Nisoldipine is a calcium channel blocker used as monotherapy or combined with other drugs for the treatment of hypertension.
Bioavailability of Nisoldipine is about 4-8%. Peak Plasma Time and Duration of action of Nisoldipine is approximately 6-12 hours and 24 hours respectively. Nisoldipine is about 99% of protein binding. The volume of distribution of Nisoldipine is approximately 4-5 L/kg. Undergoes rapid and extensive first-pass metabolism in the gut wall and liver by CYP3A4. The metabolites, Hydroxylated isobutyl ester derivative (active, 10% potency of parent drug). The elimination half-life of Nisoldipine is Approximately 7-12 hours. The drug is mainly excreted via urine (approx 60-80%) and feces (remaining dose as metabolites).

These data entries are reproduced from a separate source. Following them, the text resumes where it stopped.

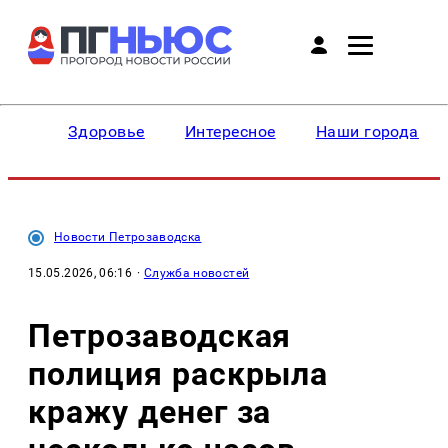
Здоровье
Интересное
Наши города
Новости Петрозаводска
15.05.2026, 06:16
·
Служба новостей
Петрозаводская
полиция раскрыла
кражу денег за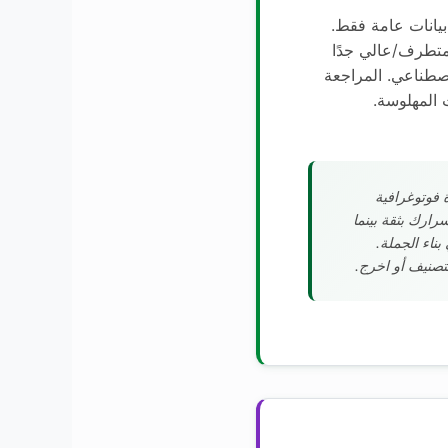
فة AWS Bedrock: بيانات عامة فقط.
متطرف/عالي جدًا
اصطناعي. المراجعة
 المهلوسة.
 ذاكرة فوتوغرافية
ارك بثقة بينما
ناء الجملة.
لتصنيف أو اخرج.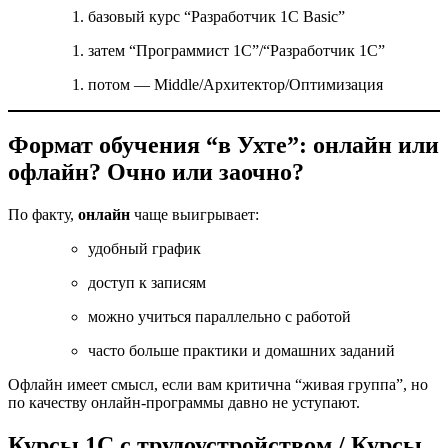
базовый курс “Разработчик 1С Basic”
затем “Программист 1С”/“Разработчик 1С”
потом — Middle/Архитектор/Оптимизация
Формат обучения “в Ухте”: онлайн или
офлайн? Очно или заочно?
По факту,
онлайн
чаще выигрывает:
удобный график
доступ к записям
можно учиться параллельно с работой
часто больше практики и домашних заданий
Офлайн имеет смысл, если вам критична “живая группа”, но
по качеству онлайн-программы давно не уступают.
Курсы 1С с трудоустройством / Курсы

Nisoldipine shows common side effects like Headache, Peripheral edema, Dizziness, Palpitation, Vasodilation, Increased severity of angina, Nausea, Pharyngitis, Sinusitis, etc.
Nisoldipine is available in the form of Oral Tablets.
Nisoldipine is available in India, US, UK, Canada, China, and Italy.
Nisoldipine belonging to the Calcium Channel Blocker, acts as an antihypertensive agent.
Nisoldipine inhibits the influx of extracellular calcium across the myocardial and vascular smooth muscle cell membranes. The decrease in intracellular calcium inhibits the contractile processes of the myocardial smooth muscle cells, causing dilation of the coronary and systemic arteries, increased oxygen delivery to the myocardial tissue, decreased total peripheral resistance, decreased systemic blood pressure, and decreased afterload.
The Onset of action of Nisoldipine not clinically established.
The Duration of Action for Nisoldipine in the body is approximately 24 hours.
The Tmax was found within 4-14 hours following the administration of Nisoldipine.
Nisoldipine is available in the form of Oral Tablets.
Nisoldipine Tablet is taken orally, usually once a day.
Nisoldipine is a calcium channel blocker used as monotherapy or combined with other drugs for the treatment of hypertension.
Nisoldipine is an antihypertensive agent belonging to calcium channel blocker.
Nisoldipine is a dihydropyridine Calcium channel blocker. It inhibits the movement of Calcium ions into vascular smooth muscle and cardiac muscle. It reversibly competes with other dihydropyridines for binding to the Calcium channel.
Nisoldipine is approved for use in the following clinical indications
● Hypertension
Nisoldipine is indicated for the treatment of hypertension. It may be used alone or in combination with other antihypertensive agents.
● Hypertension
Slow release (old / original formulation)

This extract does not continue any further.